# [Dataset records]

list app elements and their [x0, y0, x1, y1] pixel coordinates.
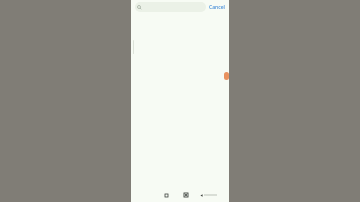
- button[interactable]: Accent marker: [224, 72, 229, 80]
- button[interactable]: Cancel: [208, 3, 226, 12]
- staticText: Cancel: [209, 4, 225, 11]
- other: Search: [137, 5, 142, 10]
- button[interactable]: Back: [200, 190, 217, 200]
- button[interactable]: Search: [135, 2, 206, 12]
- button[interactable]: Recent apps: [161, 190, 171, 200]
- button[interactable]: Home: [181, 190, 191, 200]
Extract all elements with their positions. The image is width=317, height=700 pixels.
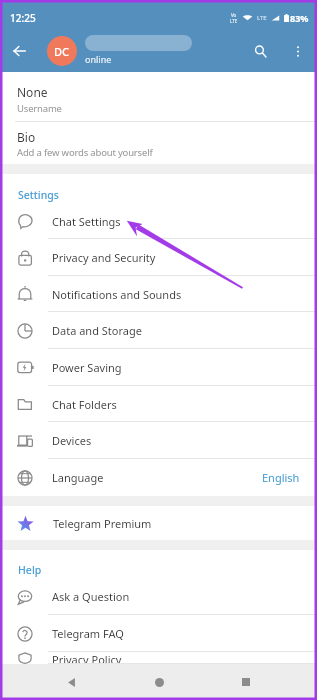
button[interactable]: Bio [0, 122, 317, 164]
staticText: online [85, 53, 112, 65]
staticText: Settings [18, 188, 59, 202]
staticText: Chat Folders [52, 397, 117, 412]
staticText: 83% [290, 12, 309, 24]
button[interactable]: Power Saving [0, 349, 317, 386]
button[interactable]: Chat Folders [0, 386, 317, 422]
staticText: None [17, 84, 48, 100]
button[interactable]: Home [143, 666, 175, 698]
staticText: Chat Settings [52, 214, 121, 229]
button[interactable]: None [0, 72, 317, 122]
button[interactable]: More options [279, 32, 317, 70]
button[interactable]: Recents [230, 666, 262, 698]
button[interactable]: Ask a Question [0, 578, 317, 615]
staticText: LTE [257, 14, 267, 22]
staticText: Language [52, 470, 104, 485]
staticText: Vo [231, 12, 237, 18]
button[interactable]: Data and Storage [0, 312, 317, 349]
button[interactable]: Privacy Policy [0, 652, 317, 664]
button[interactable]: Telegram Premium [0, 506, 317, 540]
staticText: Notifications and Sounds [52, 287, 182, 302]
staticText: Ask a Question [52, 589, 130, 604]
staticText: Privacy Policy [52, 652, 122, 664]
staticText: Data and Storage [52, 323, 142, 338]
button[interactable]: Notifications and Sounds [0, 276, 317, 312]
staticText: DC [54, 44, 70, 59]
staticText: Telegram Premium [53, 516, 152, 531]
button[interactable]: Telegram FAQ [0, 615, 317, 652]
button[interactable]: Search [241, 32, 279, 70]
button[interactable]: Language [0, 459, 317, 496]
button[interactable]: Chat Settings [0, 203, 317, 239]
staticText: Username [17, 102, 62, 115]
staticText: LTE [230, 18, 238, 24]
staticText: Power Saving [52, 360, 122, 375]
button[interactable]: Back [55, 666, 87, 698]
staticText: Telegram FAQ [52, 626, 124, 641]
staticText: Privacy and Security [52, 250, 156, 265]
staticText: Bio [17, 129, 36, 145]
staticText: Devices [52, 433, 92, 448]
button[interactable]: Privacy and Security [0, 239, 317, 276]
button[interactable]: DC [47, 36, 77, 66]
staticText: Add a few words about yourself [17, 146, 153, 159]
staticText: Help [18, 563, 42, 577]
staticText: English [262, 470, 300, 485]
button[interactable]: Back [0, 32, 38, 70]
staticText: 12:25 [10, 11, 36, 25]
button[interactable]: Devices [0, 422, 317, 459]
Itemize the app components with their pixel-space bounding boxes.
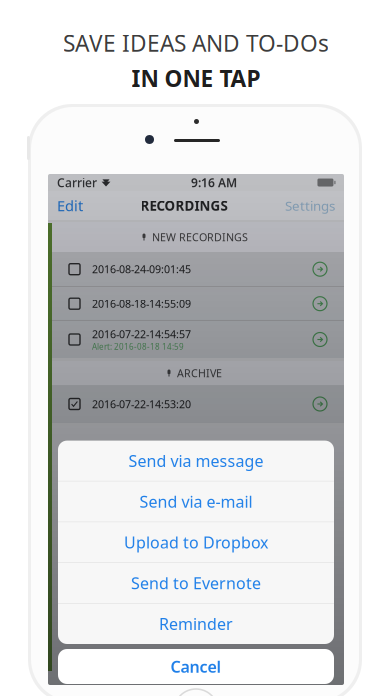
staticText: Cancel [170,656,222,677]
button[interactable]: Send via e-mail [58,481,334,522]
staticText: 9:16 AM [191,174,237,190]
button[interactable]: Cancel [58,649,334,684]
button[interactable]: Settings [282,191,338,220]
staticText: 2016-08-24-09:01:45 [92,262,191,276]
button[interactable]: 2016-08-18-14:55:09 [48,287,344,320]
staticText: ARCHIVE [177,366,222,380]
button[interactable]: Edit [54,190,86,221]
button[interactable]: Send via message [58,441,334,481]
staticText: Edit [57,196,83,215]
staticText: 2016-07-22-14:54:57 [92,327,191,341]
staticText: Reminder [159,613,233,634]
button[interactable]: 2016-07-22-14:53:20 [48,385,344,423]
staticText: Send via e-mail [140,491,252,512]
staticText: 2016-08-18-14:55:09 [92,297,191,311]
staticText: RECORDINGS [140,197,228,214]
staticText: Send to Evernote [131,572,261,594]
staticText: Send via message [128,450,264,471]
button[interactable]: 2016-07-22-14:54:57 [48,321,344,358]
staticText: Upload to Dropbox [124,532,268,553]
button[interactable]: Reminder [58,604,334,644]
staticText: Settings [285,197,335,214]
staticText: Alert: 2016-08-18 14:59 [92,341,184,352]
staticText: NEW RECORDINGS [152,230,248,244]
staticText: SAVE IDEAS AND TO-DOs [63,28,329,58]
staticText: IN ONE TAP [132,63,260,93]
button[interactable]: Send to Evernote [58,563,334,603]
button[interactable]: Upload to Dropbox [58,522,334,562]
button[interactable]: 2016-08-24-09:01:45 [48,252,344,286]
staticText: Carrier [57,174,97,190]
staticText: 2016-07-22-14:53:20 [92,397,191,411]
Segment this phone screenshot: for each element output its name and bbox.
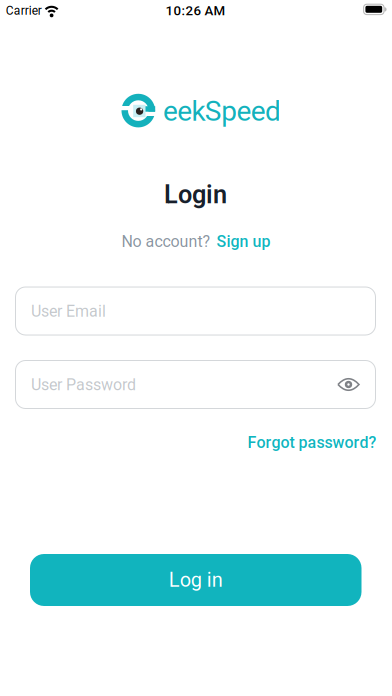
button[interactable]: Forgot password?: [248, 434, 376, 452]
button[interactable]: Sign up: [216, 232, 270, 251]
staticText: User Email: [31, 302, 106, 320]
button[interactable]: Log in: [30, 554, 362, 606]
textField[interactable]: User Email: [31, 302, 360, 320]
staticText: User Password: [31, 376, 136, 394]
staticText: Forgot password?: [248, 434, 376, 452]
staticText: Log in: [169, 569, 223, 592]
button[interactable]: Show password: [332, 372, 366, 398]
staticText: Sign up: [216, 232, 270, 251]
staticText: Login: [164, 180, 227, 209]
staticText: Carrier: [6, 4, 42, 17]
staticText: No account?: [122, 232, 210, 251]
staticText: 10:26 AM: [166, 3, 226, 18]
staticText: User Password: [31, 375, 136, 394]
secureTextField[interactable]: User Password: [31, 375, 360, 394]
staticText: User Email: [31, 302, 106, 320]
staticText: eekSpeed: [163, 95, 281, 127]
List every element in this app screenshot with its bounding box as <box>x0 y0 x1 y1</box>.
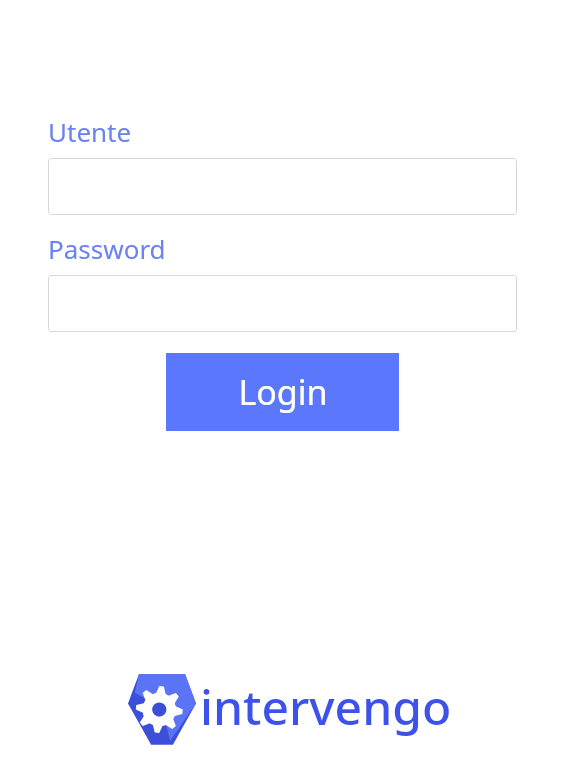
staticText: Login <box>238 369 328 415</box>
button[interactable] <box>48 158 517 215</box>
button[interactable] <box>48 275 517 332</box>
other: Intervengo logo <box>128 670 196 746</box>
staticText: Utente <box>48 114 132 149</box>
staticText: Password <box>48 231 166 266</box>
button[interactable]: Login <box>166 353 399 431</box>
staticText: intervengo <box>200 674 452 739</box>
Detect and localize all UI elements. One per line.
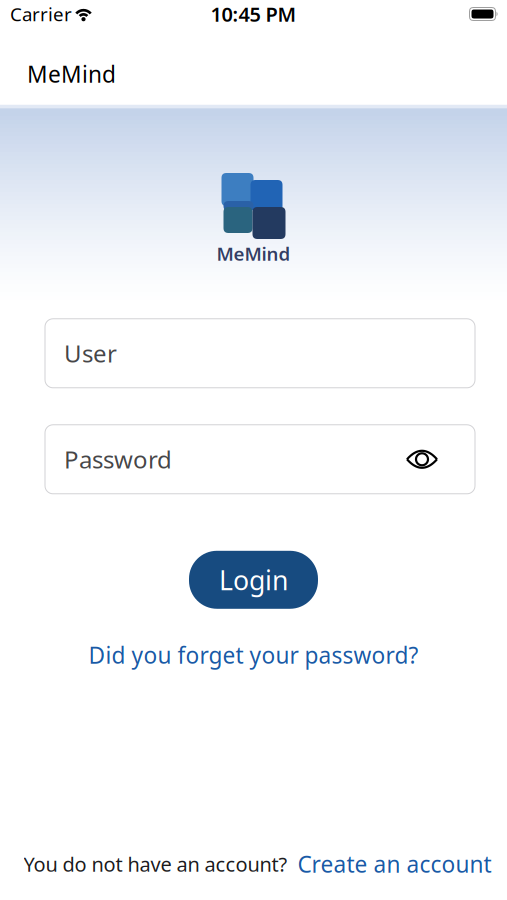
staticText: Password xyxy=(64,443,172,475)
staticText: MeMind xyxy=(27,59,116,89)
button[interactable]: Login xyxy=(189,551,318,609)
button[interactable]: Create an account xyxy=(298,849,492,879)
button[interactable]: User xyxy=(0,319,507,388)
staticText: Login xyxy=(219,562,288,598)
staticText: You do not have an account? xyxy=(24,851,288,877)
button[interactable]: Password xyxy=(0,425,507,494)
staticText: 10:45 PM xyxy=(210,1,296,27)
button[interactable]: Did you forget your password? xyxy=(88,640,418,670)
staticText: Did you forget your password? xyxy=(88,640,418,670)
staticText: MeMind xyxy=(216,241,290,266)
staticText: User xyxy=(64,337,117,369)
staticText: Carrier xyxy=(10,2,72,26)
staticText: Create an account xyxy=(298,849,492,879)
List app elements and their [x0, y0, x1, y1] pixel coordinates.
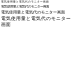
staticText: 電気使用量と電気代のモニター画面: [1, 0, 49, 3]
staticText: 電気使用量と電気代のモニター画面: [1, 4, 49, 9]
staticText: 電気使用量と電気代のモニター画面: [1, 16, 71, 27]
staticText: 電気使用量と電気代のモニター画面: [1, 10, 65, 15]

# [What you are asked to do]
In the entries above, identify every line with the word "screenshot". Copy those lines.

# [Problem solution]
Segment this phone screenshot: for each element output its name and bbox.
List every element in this app screenshot with its bounding box as <box>x0 y0 x1 y1</box>.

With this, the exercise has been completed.